If you are an Asian cuisine purist, look away now. 

If, however, you are one of those people who likes dishes that help you find a home for the vegetable orphans (you know what I mean – the remnants that you didn’t need in other dishes) and other odds-n-ends … well, come on in!  This is the dish for you!

It started out as a tried, tested and true adherence to a recipe by Nigel Slater, but since then, it’s evolved into a little-bit-of-this, a-few-bits-of-that and, I have to say, it’s benefitted from the change.  The sauce always remains the same, but the stir-fry, well, that is limited only by your leftovers. 

Whatever Happens to Be in My Fridge Stir-Fry

Things that are not optional;

  • Garlic oil
  • 1 3″ piece of ginger, peeled and cut into matchsticks
  • 3 cloves of garlic, sliced thinly
  • 2 chilli peppers, seeded and minced
  • 3 spring onions, sliced on diagonal
  • 1 handful cilantro, roughly chopped
  • 1 cup chicken stock
  • 4 tsp soy sauce
  • 4 tsp white wine vinegar
  • 4 tsp sugar
  • 2 tsp corn starch

Optional (use all … some … any combination … have a ball!)

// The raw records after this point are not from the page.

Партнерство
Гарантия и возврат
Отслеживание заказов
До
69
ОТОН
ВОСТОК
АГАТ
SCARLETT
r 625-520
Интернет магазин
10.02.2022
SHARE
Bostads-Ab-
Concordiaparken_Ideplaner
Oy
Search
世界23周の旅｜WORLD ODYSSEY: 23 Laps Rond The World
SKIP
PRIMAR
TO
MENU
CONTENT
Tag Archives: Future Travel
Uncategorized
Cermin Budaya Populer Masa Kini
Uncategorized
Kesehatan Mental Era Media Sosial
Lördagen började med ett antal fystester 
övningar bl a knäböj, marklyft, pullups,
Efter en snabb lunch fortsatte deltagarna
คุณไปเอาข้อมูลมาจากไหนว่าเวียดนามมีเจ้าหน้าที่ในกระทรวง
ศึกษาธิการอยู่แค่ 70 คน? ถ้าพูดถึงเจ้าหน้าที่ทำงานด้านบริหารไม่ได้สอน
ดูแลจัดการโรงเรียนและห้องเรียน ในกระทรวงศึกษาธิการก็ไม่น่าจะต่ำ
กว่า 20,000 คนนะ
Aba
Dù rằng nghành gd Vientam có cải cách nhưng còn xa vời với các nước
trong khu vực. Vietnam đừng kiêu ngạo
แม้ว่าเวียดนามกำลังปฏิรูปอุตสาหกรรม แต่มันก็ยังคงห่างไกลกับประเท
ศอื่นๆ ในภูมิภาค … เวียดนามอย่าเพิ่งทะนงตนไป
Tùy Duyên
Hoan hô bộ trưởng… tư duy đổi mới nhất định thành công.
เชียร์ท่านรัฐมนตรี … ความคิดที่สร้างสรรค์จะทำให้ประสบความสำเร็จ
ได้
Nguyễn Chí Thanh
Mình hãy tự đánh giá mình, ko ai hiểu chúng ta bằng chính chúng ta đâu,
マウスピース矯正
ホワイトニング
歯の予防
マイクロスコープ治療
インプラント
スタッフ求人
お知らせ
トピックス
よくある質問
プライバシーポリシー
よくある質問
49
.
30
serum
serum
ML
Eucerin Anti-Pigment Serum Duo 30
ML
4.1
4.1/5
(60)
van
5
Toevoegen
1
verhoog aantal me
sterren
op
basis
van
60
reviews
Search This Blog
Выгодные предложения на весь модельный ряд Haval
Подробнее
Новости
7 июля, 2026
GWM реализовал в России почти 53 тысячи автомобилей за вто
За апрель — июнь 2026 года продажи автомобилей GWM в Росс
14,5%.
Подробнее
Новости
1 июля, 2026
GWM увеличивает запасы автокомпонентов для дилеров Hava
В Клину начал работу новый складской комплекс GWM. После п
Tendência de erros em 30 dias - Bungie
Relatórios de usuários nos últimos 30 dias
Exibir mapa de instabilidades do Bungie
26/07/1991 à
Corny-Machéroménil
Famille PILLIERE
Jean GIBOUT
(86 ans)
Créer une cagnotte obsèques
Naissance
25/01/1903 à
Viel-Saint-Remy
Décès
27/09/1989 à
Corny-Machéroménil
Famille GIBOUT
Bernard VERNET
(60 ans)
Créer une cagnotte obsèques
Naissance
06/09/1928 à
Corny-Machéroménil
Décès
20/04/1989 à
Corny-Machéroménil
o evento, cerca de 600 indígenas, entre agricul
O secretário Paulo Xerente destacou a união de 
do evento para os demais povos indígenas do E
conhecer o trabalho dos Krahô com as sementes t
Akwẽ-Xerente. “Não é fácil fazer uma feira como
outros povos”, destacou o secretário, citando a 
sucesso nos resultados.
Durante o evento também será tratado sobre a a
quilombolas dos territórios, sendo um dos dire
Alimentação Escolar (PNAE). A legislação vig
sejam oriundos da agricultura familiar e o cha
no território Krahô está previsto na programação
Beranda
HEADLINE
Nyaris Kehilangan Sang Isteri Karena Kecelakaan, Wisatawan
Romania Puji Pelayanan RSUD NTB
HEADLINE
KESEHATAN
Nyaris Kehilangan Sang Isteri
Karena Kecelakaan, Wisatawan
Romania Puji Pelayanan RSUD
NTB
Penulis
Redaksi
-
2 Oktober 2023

  • 4 pork loin chops or chicken breast 1″ thick, sliced pinkie-width
  • Mushrooms, halved
  • 1 red bell pepper, cored, seeded and thinly sliced
  • 1 carrot, matchsticked
  • Bok choy, trimmed
  • Bean sprouts

Pour the soy, vinegar, sugar chicken stock and corn starch into a measuring cup and stir well, then set aside.  If you’re using meat or tofu, heat the wok over a crankin-high flame – seriously, get it stonking hot and make sure that everything is prepped and ready to go.  This is definitely not a prep-as-you-cook kind of meal. When everything is ready, drizzle a little garlic oil in the wok and brown the pork (or whatever) in batches.  You don’t need to cook it completely, just make sure it’s browned well, then set aside.  Next, cook your peppers, carrots, and mushrooms for a minute or so, then add your flavor bomb – the ginger, garlic and chillies, cooking another minute or so.  Be sure to toss everything around well to make sure it’s incorporated.  Then add the delicate stuff (bok choy, spinach, bean sprouts, etc) and give them a good toss before adding the meat back in and pouring in the liquids.  Stir well — you’ll see the liquid thicken fairly quickly – within about a minute or two.  Just before you serve, stir in the cilantro, then serve over rice or egg noodles.